Entre estas encontra-se o stress pós-traumático, mas também “depressões, quadros de ansiedade, fóbicos e de somatização, perdas de contacto com a realidade e comportamentos aditivos que são extremamente frequentes nestes contextos de ruptura” e que fazem dos antigos combatentes uma população vulnerável, explica a psiquiatra, também responsável pelo Serviço de Psiquiatria do Hospital Militar de Coimbra e coordenadora do Observatório do Trauma/CES.

“Foi extremamente acentuada a fragilidade das pessoas com mais de 70 anos e todos os ex-combatentes da Guerra Colonial, em geral, têm mais de 70 anos, portanto, isso foi razoavelmente perturbador. E o facto de estarem mais presos – por exemplo, nos meus grupos terapêuticos tivemos de fazer períodos de paragem -, não facilita as coisas”, contou a profissional, em entrevista à Lusa.

Contactada pela Lusa, Anabela Oliveira, membro da Direcção da Associação de Apoio aos Ex-combatentes Vítimas do Stress de Guerra (APOIAR) disse que a associação recebeu em 2020 mais pedidos de assistência e que os psicólogos prestaram apoio por telefone, existindo duas vezes por mês consulta de psiquiatria presencial.
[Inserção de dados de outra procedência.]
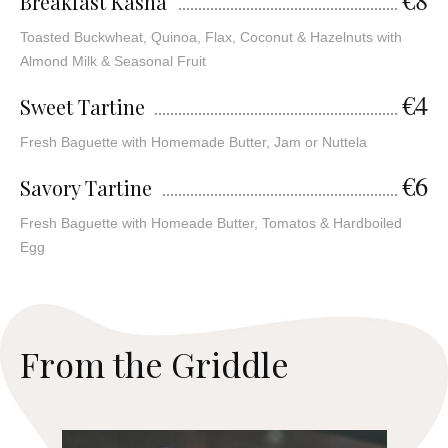
Breakfast Kasha
Toasted Buckwheat, Quinoa, Flax, Coconut & Hazelnuts with
Almond Milk & Seasonal Fruit
€4
Sweet Tartine
Fresh Baguette with Homemade Butter, Jam or Nuttela
€6
Savory Tartine
Fresh Baguette with Homeade Butter, Tomatos & Hardboiled
Egg
F
r
o
m
t
h
e
G
r
i
d
d
l
e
De acordo com Luísa Sales, a terapia de grupo é a mais indicada no tratamento dos ex-combatentes, já que a existência de uma “rede social de suporte é muito importante na prevenção de quadros traumáticos e de desenvolvimento de doença pós-trauma”, explica.

Mas apesar de as consultas de grupo terem sido interrompidas durante o confinamento, os ex-combatentes que acompanha mantiveram o contacto telefónico entre si quase diariamente. Para a psiquiatra, foi este apoio mútuo que lhes permitiu ultrapassarem os constrangimentos colocados pela pandemia.

Luísa Sales admitiu que inicialmente esperava que a pandemia, situação que classificou como “muito violenta”, constituísse uma “espécie de activação do trauma”. Contudo, na sua prática clínica tal não se verificou, disse.